USCGC North Star (WPG-59)
The USCGC North Star was a United States Coast Guard Cutter during the Second World War. It was originally built for the U.S. Interior Department and served in the United States Coast Guard (USCG) before being acquired by the U.S. Navy.
|Builder:||Berg Shipbuilding Company|
|Commissioned:||May 15, 1941|
|Decommissioned:||June 15, 1945|
|Displacement:||2,200 long tons (2,200 metric tons; 2,500 short tons)|
|Length:||225 ft (68.58 m)|
|Beam:||41 ft (12.50 m)|
|Draft:||18.6 ft (5.67 m)|
|Speed:||13 knots (24 km/h; 15 mph)|
|Complement:||17 Officers, 116 Enlisted|
The 'North Star' was built in 1932 by Berg Shipbuilding Company in Seattle, Washington as a wooden cutter for the U.S. Department of the Interior and was commissioned by the Interior Department in 1932. She served as a support ship during the United States Antarctic Service Expedition from 1939 to 1941. She transported the unique Antarctic Snow Cruiser for the expedition and evacuated members of the expedition upon its conclusion early in 1941.

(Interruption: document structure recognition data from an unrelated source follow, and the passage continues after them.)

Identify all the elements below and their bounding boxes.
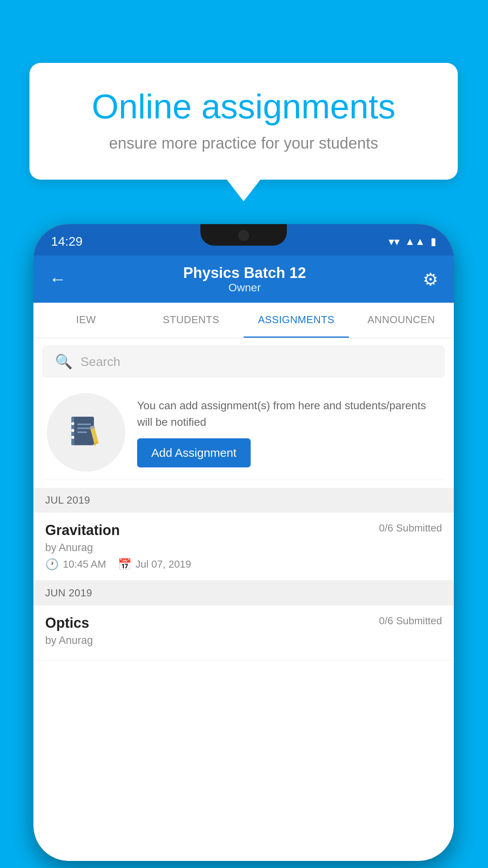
app-bar-title: Physics Batch 12 xyxy=(66,265,423,281)
search-placeholder: Search xyxy=(81,355,120,369)
clock-icon: 🕐 xyxy=(45,558,59,571)
assignment-time: 10:45 AM xyxy=(63,558,106,570)
app-bar-subtitle: Owner xyxy=(66,281,423,294)
svg-rect-4 xyxy=(77,432,87,433)
svg-rect-2 xyxy=(77,424,91,425)
assignment-item-gravitation[interactable]: Gravitation 0/6 Submitted by Anurag 🕐 10… xyxy=(33,513,454,581)
speech-bubble: Online assignments ensure more practice … xyxy=(29,63,458,180)
wifi-icon: ▾▾ xyxy=(389,235,400,248)
settings-icon[interactable]: ⚙ xyxy=(423,269,438,289)
assignment-promo-right: You can add assignment(s) from here and … xyxy=(137,397,440,467)
speech-bubble-subtitle: ensure more practice for your students xyxy=(61,134,426,152)
meta-date: 📅 Jul 07, 2019 xyxy=(118,558,191,571)
signal-icon: ▲▲ xyxy=(405,235,425,248)
assignment-item-optics[interactable]: Optics 0/6 Submitted by Anurag xyxy=(33,605,454,660)
assignment-name-optics: Optics xyxy=(45,615,89,631)
assignment-submitted: 0/6 Submitted xyxy=(379,522,442,534)
app-bar-title-area: Physics Batch 12 Owner xyxy=(66,265,423,294)
svg-rect-0 xyxy=(72,417,94,445)
phone-notch xyxy=(200,224,287,246)
assignment-author: by Anurag xyxy=(45,542,442,554)
speech-bubble-container: Online assignments ensure more practice … xyxy=(29,63,458,180)
assignment-submitted-optics: 0/6 Submitted xyxy=(379,615,442,627)
search-icon: 🔍 xyxy=(55,353,73,370)
tab-assignments[interactable]: ASSIGNMENTS xyxy=(244,303,349,338)
camera xyxy=(238,230,249,241)
tab-announcements[interactable]: ANNOUNCEN xyxy=(349,303,454,338)
tab-students[interactable]: STUDENTS xyxy=(139,303,244,338)
notebook-icon xyxy=(66,413,106,452)
svg-point-5 xyxy=(72,422,75,425)
assignment-date: Jul 07, 2019 xyxy=(136,558,191,570)
assignment-top-row-optics: Optics 0/6 Submitted xyxy=(45,615,442,631)
tab-bar: IEW STUDENTS ASSIGNMENTS ANNOUNCEN xyxy=(33,303,454,338)
assignment-top-row: Gravitation 0/6 Submitted xyxy=(45,522,442,539)
battery-icon: ▮ xyxy=(431,235,436,248)
assignment-author-optics: by Anurag xyxy=(45,634,442,647)
phone-frame: 14:29 ▾▾ ▲▲ ▮ ← Physics Batch 12 Owner ⚙… xyxy=(33,224,454,861)
assignment-meta: 🕐 10:45 AM 📅 Jul 07, 2019 xyxy=(45,558,442,571)
assignment-promo-text: You can add assignment(s) from here and … xyxy=(137,397,440,430)
assignment-name: Gravitation xyxy=(45,522,120,539)
section-header-jun: JUN 2019 xyxy=(33,581,454,605)
add-assignment-button[interactable]: Add Assignment xyxy=(137,438,251,467)
main-content: 🔍 Search xyxy=(33,338,454,861)
status-icons: ▾▾ ▲▲ ▮ xyxy=(389,235,436,248)
search-bar[interactable]: 🔍 Search xyxy=(43,346,444,377)
svg-point-7 xyxy=(72,436,75,439)
calendar-icon: 📅 xyxy=(118,558,132,571)
speech-bubble-title: Online assignments xyxy=(61,86,426,127)
back-button[interactable]: ← xyxy=(49,269,66,289)
status-time: 14:29 xyxy=(51,234,83,249)
meta-time: 🕐 10:45 AM xyxy=(45,558,106,571)
svg-point-6 xyxy=(72,429,75,432)
app-bar: ← Physics Batch 12 Owner ⚙ xyxy=(33,256,454,303)
tab-iew[interactable]: IEW xyxy=(33,303,139,338)
assignment-icon-circle xyxy=(47,393,125,472)
add-assignment-section: You can add assignment(s) from here and … xyxy=(43,385,444,480)
phone-screen: 14:29 ▾▾ ▲▲ ▮ ← Physics Batch 12 Owner ⚙… xyxy=(33,224,454,861)
svg-rect-3 xyxy=(77,428,91,429)
section-header-jul: JUL 2019 xyxy=(33,488,454,513)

She was commissioned as the USCGC North Star (WPG-59) on 15 May 1941 and served on the Northeast Greenland Patrol starting on 1 July 1941. Although the United States was not yet at war, the Navy was providing convoy escorts to protect American shipping in the North Atlantic from attacks by German U-boats. The Northeast Greenland Patrol, was organized at Boston and consisted of Coast Guard cutters Northland and the venerable Bear, as well as the North Star. The South Greenland Patrol, consisting of cutters Modoc, Comanche, and Raritan, along with the former US Coast & Geodetic Survey (USCGS) ship Bowdoin (commanded by legendary Arctic explorer Donald B. MacMillan) was consolidated with the Northeast Patrol by October 1941 and the consolidated unit was re-designated as the Greenland Patrol. The duties of the Greenland Patrol were varied - protecting convoy routes; ice breaking and passages were found through it for the Greenland convoys; escorting merchant ship; rescuing survivors of submarine attacks; construction and maintenance of aids to navigation; reporting of weather and ice conditions; and conducting air and surface patrols.
North Star was involved with the capture, on 12 September 1941, of the supposedly neutral Norwegian trawler Buskoe, which was, in fact, serving the Germans by supporting German radio and weather stations in Greenland. The captured trawler and her crew and passengers were transported to Boston by Bear for internment. With the official entry of the United States into the war on 8 December 1941, North Star continued her service with the Greenland Patrol. She was especially useful in supporting east Greenland stations between 13 August and 23 September 1942. She was attacked by a German reconnaissance aircraft north of Jan Mayen Island on 23 July 1943. The plane withdrew from the engagement and trailed heavy black smoke as it disappeared over the horizon. North Star also investigated a German outpost at Sabine Island, East Greenland on 31 August.
She was reclassified as IX-148 (Miscellaneous Unclassified) on 15 December 1943 and was decommissioned by the U.S. Coast Guard on 13 January 1944. She was transferred to the US Navy on 15 January and placed in reduced commission. She was decommissioned on 15 June 1945 at Seattle and returned to the Department of the Interior on 18 June 1945. She was struck from the U.S. Naval Register on 11 July 1945.